⟨
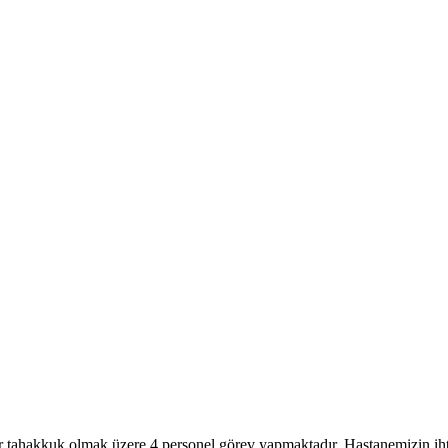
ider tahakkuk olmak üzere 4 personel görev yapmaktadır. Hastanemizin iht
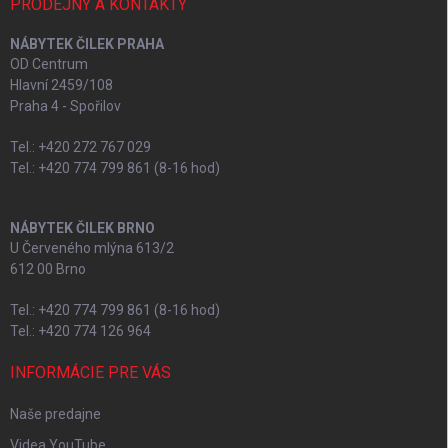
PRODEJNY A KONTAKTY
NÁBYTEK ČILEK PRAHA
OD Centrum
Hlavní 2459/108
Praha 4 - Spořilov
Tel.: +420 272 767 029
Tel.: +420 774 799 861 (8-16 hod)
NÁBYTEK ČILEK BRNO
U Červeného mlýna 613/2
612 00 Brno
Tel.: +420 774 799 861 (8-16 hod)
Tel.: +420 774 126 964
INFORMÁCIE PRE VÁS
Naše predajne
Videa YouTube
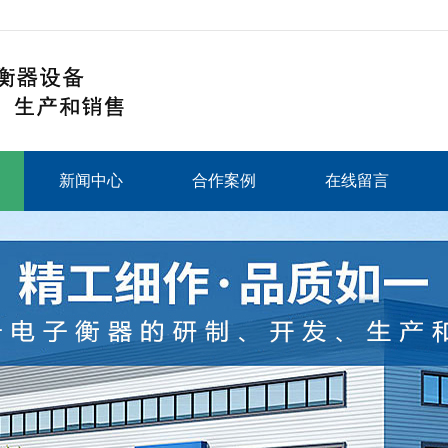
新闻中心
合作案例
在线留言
⟩
⟨
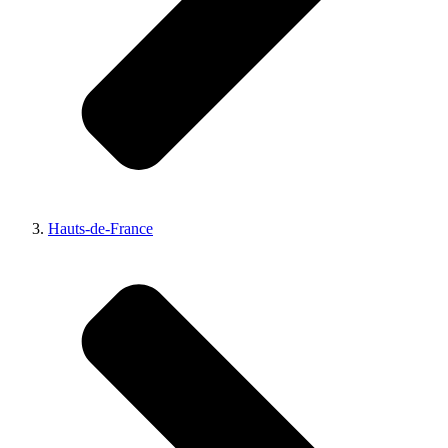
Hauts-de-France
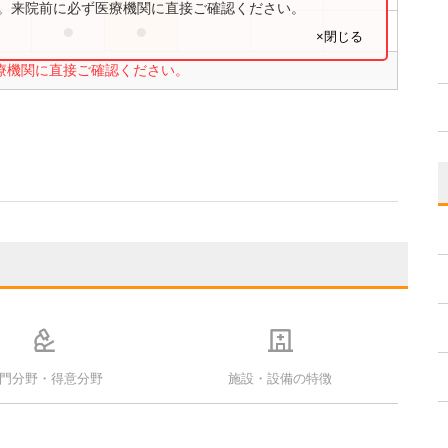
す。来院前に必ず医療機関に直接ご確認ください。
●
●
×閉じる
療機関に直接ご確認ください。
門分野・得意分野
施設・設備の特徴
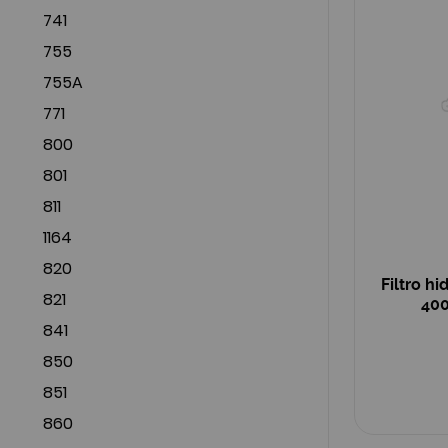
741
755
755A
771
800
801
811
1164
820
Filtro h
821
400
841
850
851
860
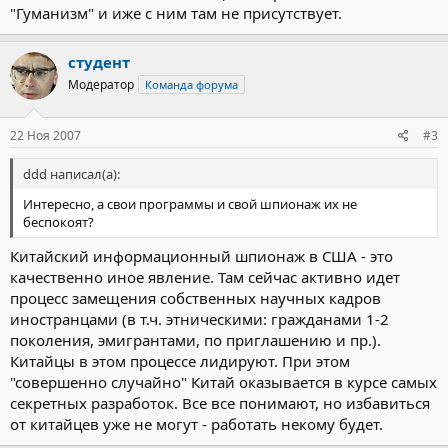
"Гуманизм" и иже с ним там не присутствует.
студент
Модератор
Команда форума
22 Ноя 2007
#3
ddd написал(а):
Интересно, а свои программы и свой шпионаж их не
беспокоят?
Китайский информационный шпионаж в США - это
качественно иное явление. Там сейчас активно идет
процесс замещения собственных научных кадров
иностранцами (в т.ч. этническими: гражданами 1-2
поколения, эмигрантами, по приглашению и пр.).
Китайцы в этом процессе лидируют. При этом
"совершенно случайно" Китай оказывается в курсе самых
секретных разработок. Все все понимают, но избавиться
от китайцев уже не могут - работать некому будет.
⟩
⟨
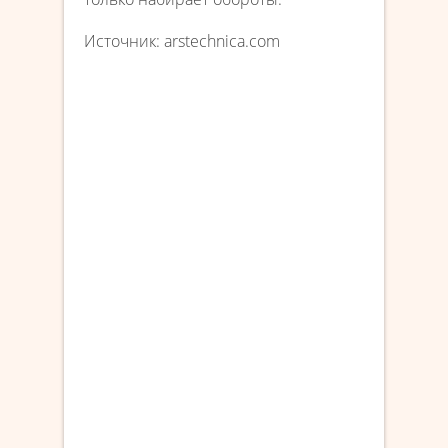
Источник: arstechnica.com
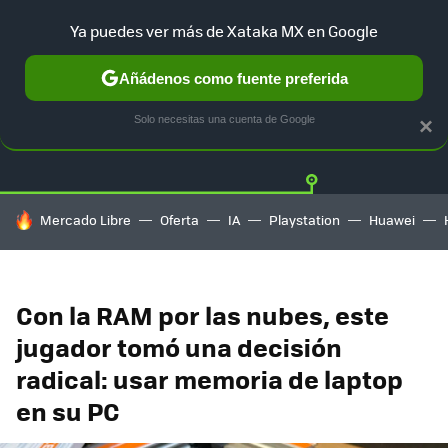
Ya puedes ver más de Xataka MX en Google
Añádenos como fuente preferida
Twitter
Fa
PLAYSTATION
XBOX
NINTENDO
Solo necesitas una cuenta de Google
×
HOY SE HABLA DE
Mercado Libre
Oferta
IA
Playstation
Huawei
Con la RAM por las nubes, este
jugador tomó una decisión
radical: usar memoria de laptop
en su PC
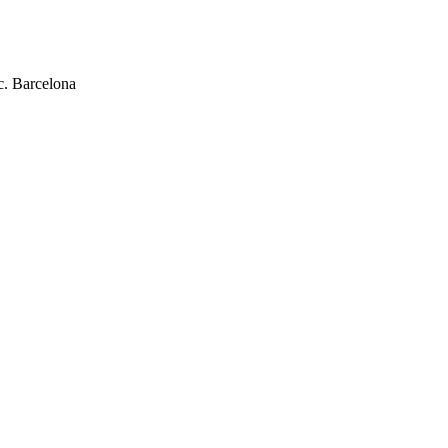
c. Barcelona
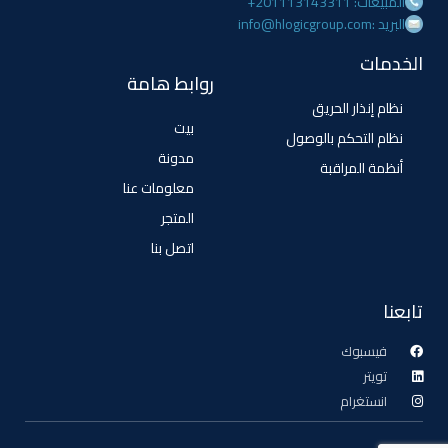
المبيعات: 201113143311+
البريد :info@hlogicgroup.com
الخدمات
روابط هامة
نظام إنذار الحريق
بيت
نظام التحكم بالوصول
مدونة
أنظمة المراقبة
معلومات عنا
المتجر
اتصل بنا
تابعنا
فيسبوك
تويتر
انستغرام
⟩
> _Task brief_
Track down every line in the entries that includes the string "шпионаж", and copy it.

> _Written solution_
Интересно, а свои программы и свой шпионаж их не
Китайский информационный шпионаж в США - это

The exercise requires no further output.